A traditional Halloween recipe, this dish serves 8-10 people so is ideal for a lovely friends and family celebration. Super easy to make, just use your Le Creuset large casserole. This soup freezes well and can also be stored in the fridge for up to 4 days.
Preparation time: 15 minutes
Cooking time: Approx. 1 hour 40 minutes
Serves 8 - 10
2kg pumpkin, chopped 1 head of garlic, sliced in half 2 red onions, diced 10g thyme, leaves picked ½ tsp (2.5ml) ground nutmeg Salt and pepper to season Olive oil 1.5L vegetable stock
To serve: Cream Fresh thyme Baquette
Preheat the oven to 180°C.
Place all the ingredients, except the stock, in a large Le Creuset baking tray. Drizzle generously with olive oil and mix together, ensuring all the ingredients are coated. Place in the oven and roast for an hour and a half, checking regularly that the vegetables don't catch. Once cooked, remove from the oven, and place the contents of the tray into a large casserole (remove the skin of the garlic). Pour the stock over and on a medium heat, bring to the boil. Redeuce the heat and simmer for 10 minutes to allow all the flavours to combine.

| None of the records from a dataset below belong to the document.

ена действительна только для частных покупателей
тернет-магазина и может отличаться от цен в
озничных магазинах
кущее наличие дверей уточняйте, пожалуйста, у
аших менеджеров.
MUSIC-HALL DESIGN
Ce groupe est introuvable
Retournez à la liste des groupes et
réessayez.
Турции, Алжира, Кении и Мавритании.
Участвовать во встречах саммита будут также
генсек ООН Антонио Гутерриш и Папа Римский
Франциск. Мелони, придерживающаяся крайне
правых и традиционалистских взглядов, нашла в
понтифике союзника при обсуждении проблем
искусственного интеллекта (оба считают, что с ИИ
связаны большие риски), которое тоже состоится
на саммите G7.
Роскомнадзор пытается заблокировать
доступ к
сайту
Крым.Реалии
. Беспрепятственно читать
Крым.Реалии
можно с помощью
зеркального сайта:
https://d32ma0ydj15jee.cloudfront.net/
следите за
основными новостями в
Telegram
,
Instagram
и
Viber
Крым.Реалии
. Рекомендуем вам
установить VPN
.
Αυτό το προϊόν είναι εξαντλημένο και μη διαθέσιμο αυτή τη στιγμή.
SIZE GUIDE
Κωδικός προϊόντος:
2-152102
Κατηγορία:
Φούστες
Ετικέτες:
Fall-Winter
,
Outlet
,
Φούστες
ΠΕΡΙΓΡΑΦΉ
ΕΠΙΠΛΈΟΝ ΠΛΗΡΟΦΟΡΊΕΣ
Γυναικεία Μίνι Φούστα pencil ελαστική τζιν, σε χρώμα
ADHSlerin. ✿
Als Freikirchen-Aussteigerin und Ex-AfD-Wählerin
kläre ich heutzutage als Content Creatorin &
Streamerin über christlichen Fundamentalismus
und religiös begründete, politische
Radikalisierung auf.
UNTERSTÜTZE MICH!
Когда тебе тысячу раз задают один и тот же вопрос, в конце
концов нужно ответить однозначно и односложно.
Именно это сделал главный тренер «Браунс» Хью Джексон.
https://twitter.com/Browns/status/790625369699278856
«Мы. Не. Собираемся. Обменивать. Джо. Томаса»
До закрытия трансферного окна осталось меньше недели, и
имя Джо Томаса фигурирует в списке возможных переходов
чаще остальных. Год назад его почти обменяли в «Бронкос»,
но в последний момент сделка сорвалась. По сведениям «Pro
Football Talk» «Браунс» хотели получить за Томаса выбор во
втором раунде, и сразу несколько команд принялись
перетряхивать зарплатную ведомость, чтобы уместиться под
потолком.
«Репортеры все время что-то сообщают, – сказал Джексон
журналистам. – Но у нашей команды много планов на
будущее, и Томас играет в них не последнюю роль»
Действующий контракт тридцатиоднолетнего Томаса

Using a stick blender or jug blender, blend the soup until smooth and silky. Season to taste.
Serve with a drizzle of fresh cream, picked thyme and a crusty ciabatta or baquette. Serve in the Le Creuset 20cm Pumpkin Casserole.
The soup freezes well and will last stored in the fridge for up to 4 days. Add chilli and ginger to the roasting process and finish off with coconut cream to mix up the flavour.